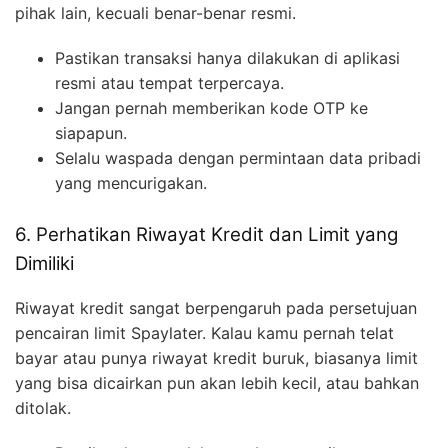
pihak lain, kecuali benar-benar resmi.
Pastikan transaksi hanya dilakukan di aplikasi
resmi atau tempat terpercaya.
Jangan pernah memberikan kode OTP ke
siapapun.
Selalu waspada dengan permintaan data pribadi
yang mencurigakan.
6. Perhatikan Riwayat Kredit dan Limit yang
Dimiliki
Riwayat kredit sangat berpengaruh pada persetujuan
pencairan limit Spaylater. Kalau kamu pernah telat
bayar atau punya riwayat kredit buruk, biasanya limit
yang bisa dicairkan pun akan lebih kecil, atau bahkan
ditolak.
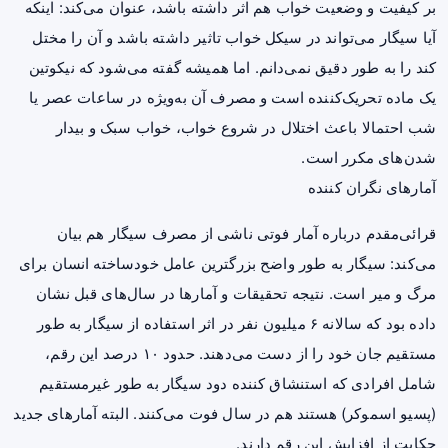
بر کیفیت و وضعیت خواب هم اثر داشته باشد، عنوان می‌کند: اینکه
آیا سیگار می‌تواند در سیکل خواب تاثیر داشته باشد و آن را مختل
کند را به طور دقیق نمی‌دانم. اما همیشه گفته می‌شود که نیکوتین
یک ماده تحریک‌کننده است و مصرف آن به‌ویژه در ساعات عصر یا
شب احتمالا باعث اختلال در شروع خواب، خواب سبک و بیدار
شدن‌های مکرر است.
آمارهای نگران کننده
قرائی‌مقدم درباره آمار فوتی ناشی از مصرف سیگار هم بیان
می‌کند: سیگار به طور واضح بزرگترین عامل خودساخته انسان برای
مرگ و میر است. نتیجه تحقیقات و آمارها در سال‌های قبل نشان
داده بود که سالانه ۶ میلیون نفر در اثر استفاده از سیگار به طور
مستقیم جان خود را از دست می‌دهند. حدود ۱۰ درصد این رقم،
شامل افرادی که استنشاق کننده دود سیگار به طور غیرمستقیم
(پسیو اسموکر) هستند هم در سال فوت می‌کنند. البته آمارهای جدید
حکایت از افزایش این رقم دارند.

## [What you should do]
Whatever pictures the records hold, omit them; give again exactly the lines from the one containing "6. Perhatikan Riwayat Kredit dan Limit yang" through the one containing "آیا سیگار می‌تواند".

## [Solution for this problem]
6. Perhatikan Riwayat Kredit dan Limit yang
Dimiliki
Riwayat kredit sangat berpengaruh pada persetujuan
pencairan limit Spaylater. Kalau kamu pernah telat
bayar atau punya riwayat kredit buruk, biasanya limit
yang bisa dicairkan pun akan lebih kecil, atau bahkan
ditolak.
بر کیفیت و وضعیت خواب هم اثر داشته باشد، عنوان می‌کند: اینکه
آیا سیگار می‌تواند در سیکل خواب تاثیر داشته باشد و آن را مختل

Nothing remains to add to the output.